We mentioned in the beginning that Perl is well suited to text manipulation. A particularly useful feature in this regard is a powerful matching operator, that extends naturally to a search-and-replace operator.
The match operator is =~
which allows us to match a string
variable against a pattern, usually delimited by /
. For
instance, to print all lines from a file that contain the string
CMI, we would write:
while ($line = <INFILE>) { if ($line =~ /CMI/){ print $line; } }
More generally, the pattern could be a regular expression. The syntax
for regular expressions is similar to that in text editors like
vi or emacs or in the grep command of Unix. In a
regular expression, a character stands for itself. A sequence of
characters in square brackets stands for a choice of characters.

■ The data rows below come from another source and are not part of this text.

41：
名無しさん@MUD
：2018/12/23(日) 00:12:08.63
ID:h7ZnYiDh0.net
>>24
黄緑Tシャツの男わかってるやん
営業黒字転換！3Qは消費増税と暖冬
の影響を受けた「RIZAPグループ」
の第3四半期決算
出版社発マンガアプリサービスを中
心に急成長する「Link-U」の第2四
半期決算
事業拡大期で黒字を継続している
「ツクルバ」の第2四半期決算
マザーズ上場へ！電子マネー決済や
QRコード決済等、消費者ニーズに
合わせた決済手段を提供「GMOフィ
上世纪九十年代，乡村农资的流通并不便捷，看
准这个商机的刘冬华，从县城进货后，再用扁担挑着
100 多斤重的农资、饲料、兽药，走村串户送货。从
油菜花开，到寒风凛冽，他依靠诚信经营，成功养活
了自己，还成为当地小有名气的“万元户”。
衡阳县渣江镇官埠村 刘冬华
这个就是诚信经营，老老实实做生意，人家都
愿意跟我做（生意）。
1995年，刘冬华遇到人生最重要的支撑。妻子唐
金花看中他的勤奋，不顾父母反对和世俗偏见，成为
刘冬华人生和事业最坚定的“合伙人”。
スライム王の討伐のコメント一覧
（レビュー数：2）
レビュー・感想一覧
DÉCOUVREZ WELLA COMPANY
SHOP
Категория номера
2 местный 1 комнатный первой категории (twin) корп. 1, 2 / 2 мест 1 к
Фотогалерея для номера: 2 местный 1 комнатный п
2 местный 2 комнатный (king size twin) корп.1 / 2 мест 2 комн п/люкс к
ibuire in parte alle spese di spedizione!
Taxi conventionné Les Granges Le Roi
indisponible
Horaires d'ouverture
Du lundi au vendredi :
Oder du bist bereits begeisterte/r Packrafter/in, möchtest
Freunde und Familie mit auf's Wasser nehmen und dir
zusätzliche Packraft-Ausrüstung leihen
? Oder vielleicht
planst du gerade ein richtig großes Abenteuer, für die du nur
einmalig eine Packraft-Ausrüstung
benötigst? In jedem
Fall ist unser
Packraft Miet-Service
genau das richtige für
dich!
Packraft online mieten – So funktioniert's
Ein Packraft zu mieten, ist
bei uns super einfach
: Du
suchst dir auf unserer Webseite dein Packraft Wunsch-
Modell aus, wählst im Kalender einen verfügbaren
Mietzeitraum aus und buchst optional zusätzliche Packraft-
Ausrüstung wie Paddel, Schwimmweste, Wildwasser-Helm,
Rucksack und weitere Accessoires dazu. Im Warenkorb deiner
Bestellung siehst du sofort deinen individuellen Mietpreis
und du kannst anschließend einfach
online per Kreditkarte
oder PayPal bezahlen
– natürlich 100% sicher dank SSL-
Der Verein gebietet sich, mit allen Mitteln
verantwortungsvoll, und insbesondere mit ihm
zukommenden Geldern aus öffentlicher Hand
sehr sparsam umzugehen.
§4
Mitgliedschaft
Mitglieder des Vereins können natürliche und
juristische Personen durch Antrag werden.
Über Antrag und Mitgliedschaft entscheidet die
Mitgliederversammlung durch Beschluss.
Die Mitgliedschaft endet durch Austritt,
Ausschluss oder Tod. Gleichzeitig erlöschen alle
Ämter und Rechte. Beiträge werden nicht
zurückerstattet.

Thus, the pattern /[Cc][Mm][Ii]/
would match any combination of
lower and upper case letters that make up the string cmi--for
instance, CMI, CmI, .... The character . is
special and matches any character, so, for instance, the pattern
/[Cc].i/
would match any three letter pattern beginning with
C or c and ending with i. We can specify a
case-insensitive search by appending the modifier i at the end
of the pattern.
if ($line =~ /CMI/i){ # Same as ($line =~ /[Cc][Mm][Ii]/)
Perl provides some special abbreviations for commonly used choices of
alternatives. The expression \w
(for word) represents
any of the characters
_
,a,...,z,A,...,Z,0,...,9.
The expression \d
(for digit) represents
0,...,9, while \s
represents a whitespace
character (space, tab or newline).
Repetition is described using * (zero or more repetitions),
+ (one or more repetitions) and ? (zero or one
repetitions). For instance the expression \d+
matches a
nonempty sequence of digits, while \s*a\s*
matches a single
a along with all its surrounding white space, if any. More
controlled repetition is given by the syntax {m,n}
, which
specifies between m and n repetitions. Thus
\d{6,8}
matches a sequence of 6 to 8 digits.
A close relative of the match operator is the search and replace
operator, which is given by =~ s/pattern/replacement/
. For
instance, we can replace each tab (\t
) in $line
by a
single space by writing
$line =~ s/\t/ /;
More precisely, this replaces the first tab in $line
by
a space. To replace all tabs we have to add the modifier
g at the end, as follows.
$line =~ s/\t/ /g;
Often, we need to reuse the portion that was matched in the search pattern in the replacement string. Suppose that we have a file with lines of the form
phone-number name
which we wish to read and print out in the form
name phone-number
If we match each line against the pattern /\d+\s*\w.*/
, then
the portion \d+
would match the phone number, the portion
\s*
would match all spaces between the phone number and the
first part of the name (which could have many parts) and the portion
\w.*
would match the rest of the line, containing all parts of
the name. We are interested in reproducing the phone number and the
name, corresponding to the first and third groups of the pattern, in
the output. To do this, we group the portions that we want to
``capture'' within parentheses and then use \1
, \2
,
...to recover each of the captured portions. In particular, if
$line
contains a line of the form phone-number name, to modify
it to the new form name phone-number we could write
$line =~ s/(\d+)\s*(\w.*)/\2 \1/; # \1 is what \d+ matches, # \2 is what \w.* matches
One thing to remember is that if we assigned a value to $line
using the <>
operator, then it would initially have a trailing
newline character. In the search and replace that we wrote above,
this newline character would get included in the pattern \2
, so
the output would have a new line between the name and the phone
number. The function chomp $line
removes the trailing newline
from $line
, if it exists, and should always be used to strip
off unwanted newlines when reading data from a file.